PhaseDurationDeliverable
Phase 0: Research✅ Completeresearch.md
Phase 1: Design✅ Completedata-model.md, contracts/, quickstart.md
Phase 2: Tasks1 hourtasks.md (run /speckit.tasks)
Phase 3: LLM Clients2 daysllm_client.py, llm_factory.py, model_config.py
Phase 4: Agent Integration1 dayModified agents + workflow nodes
Phase 5: Full Rewrite1 dayNew revisor logic
Phase 6: CLI & Logging1 dayCLI options, token logging
Phase 7: Testing2 daysUnit + integration tests
Phase 8: Validation1 daySC-001 through SC-009 verification

Total: ~9 working days (1.8 weeks)


Maintenance & Future Enhancements

Maintenance Tasks

  • Monitor model deprecations (Gemini, OpenAI, Anthropic)
  • Update pricing constants if API costs change
  • Test compatibility with new SDK versions

Future Enhancements (Out of Scope for MVP)

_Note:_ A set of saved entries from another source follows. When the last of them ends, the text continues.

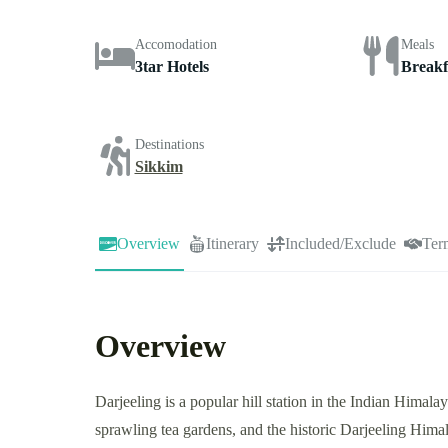
Accomodation
Meals
3tar Hotels
Breakf
Destinations
Sikkim
Overview
Itinerary
Included/Exclude
Ter
Overview
Darjeeling is a popular hill station in the Indian Hima
sprawling tea gardens, and the historic Darjeeling Himal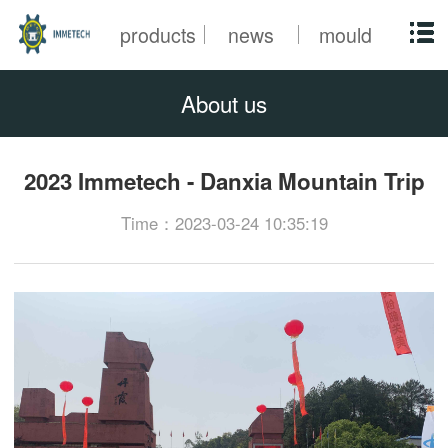
products
news
mould
About us
2023 Immetech - Danxia Mountain Trip
Time：2023-03-24 10:35:19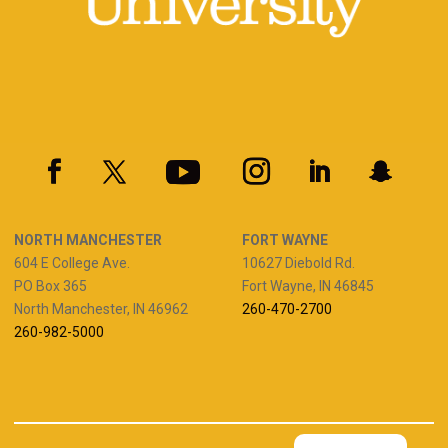
NORTH MANCHESTER
FORT WAYNE
604 E College Ave.
10627 Diebold Rd.
PO Box 365
Fort Wayne, IN 46845
North Manchester, IN 46962
260-470-2700
260-982-5000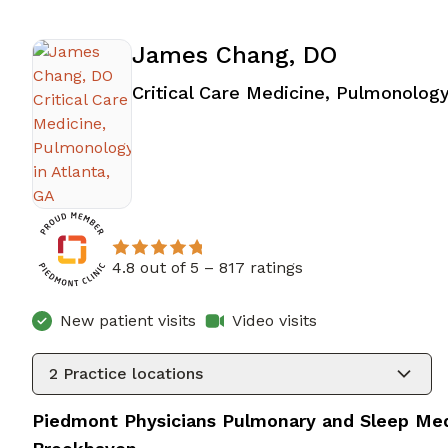
James Chang, DO
Critical Care Medicine, Pulmonolog
4.8 out of 5 –
817 ratings
New patient visits
Video visits
2
Practice locations
Piedmont Physicians Pulmonary and Sleep Med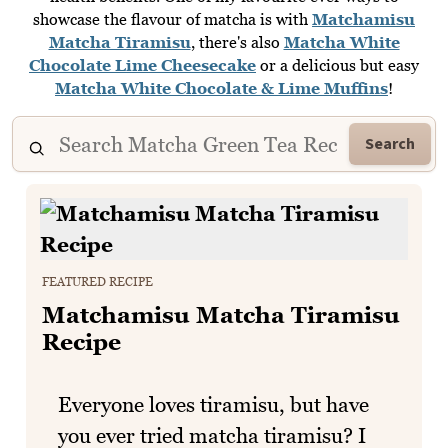
showcase the flavour of matcha is with
Matchamisu
Matcha Tiramisu
, there's also
Matcha White
Chocolate Lime Cheesecake
or a delicious but easy
Matcha White Chocolate & Lime Muffins
!
Search
FEATURED RECIPE
Matchamisu Matcha Tiramisu
Recipe
Everyone loves tiramisu, but have
you ever tried matcha tiramisu? I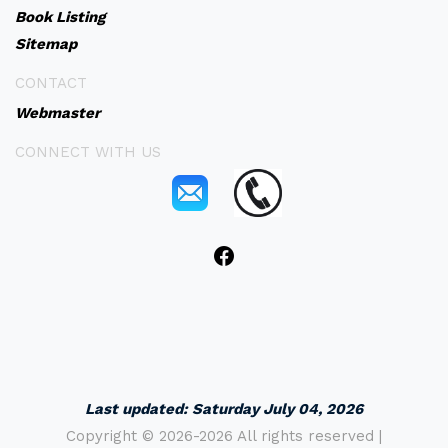
Book Listing
Sitemap
CONTACT
Webmaster
CONNECT WITH US
Last updated:
Saturday July 04, 2026
Copyright ©
2026-2026 All rights reserved |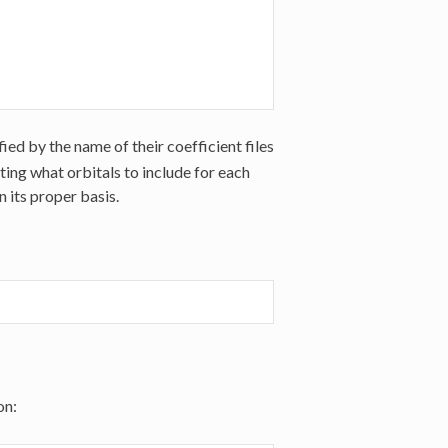
ied by the name of their coefficient files
isting what orbitals to include for each
 its proper basis.
on: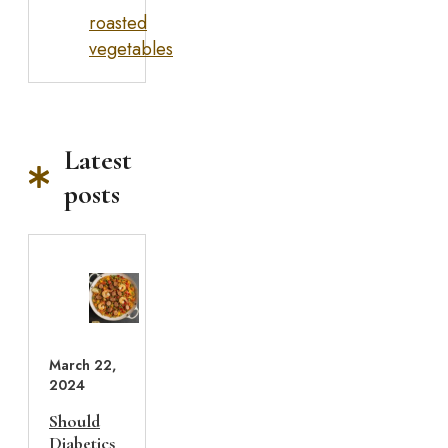
roasted
vegetables
Latest
posts
March 22,
2024
Should
Diabetics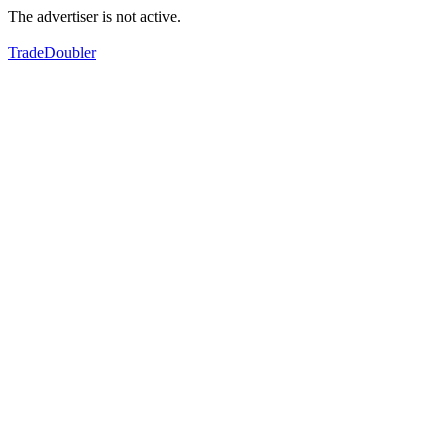
The advertiser is not active.
TradeDoubler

  • Cost tracking dashboard: Visualize token usage over time
  • Automatic fallback: Retry with alternative provider if primary fails
  • Model benchmarking: A/B test different model combinations
  • Streaming responses: Use generate_stream_async() for real-time feedback
  • Custom prompts per provider: Fine-tune prompts for each model’s strengths

Summary

This plan provides a complete blueprint for implementing multi-model hybrid configuration:

  • Architecture: Dependency-injected BaseLLMClient with 3 provider implementations
  • Configuration: Static agent-to-model mapping with CLI override
  • Reliability: Full rewrite eliminates fuzzy matching errors
  • Cost: 50% reduction through optimal model selection
  • Speed: 70% improvement through faster models
  • Testing: Comprehensive unit, integration, and end-to-end tests
  • Validation: 9 measurable success criteria

Ready for: Phase 2 task generation (/speckit.tasks)


Artifacts Generated

specs/003-multi-model-hybrid/spec.md (user scenarios, requirements, success criteria) ✅ specs/003-multi-model-hybrid/research.md (API research, model selection, best practices) ✅ specs/003-multi-model-hybrid/data-model.md (entities, relationships, validation rules) ✅ specs/003-multi-model-hybrid/contracts/llm-client-interface.md (interface contract) ✅ specs/003-multi-model-hybrid/quickstart.md (developer onboarding guide) ✅ specs/003-multi-model-hybrid/plan.md (this file - implementation plan)

Next: Run /speckit.tasks to generate tasks.md with detailed implementation steps.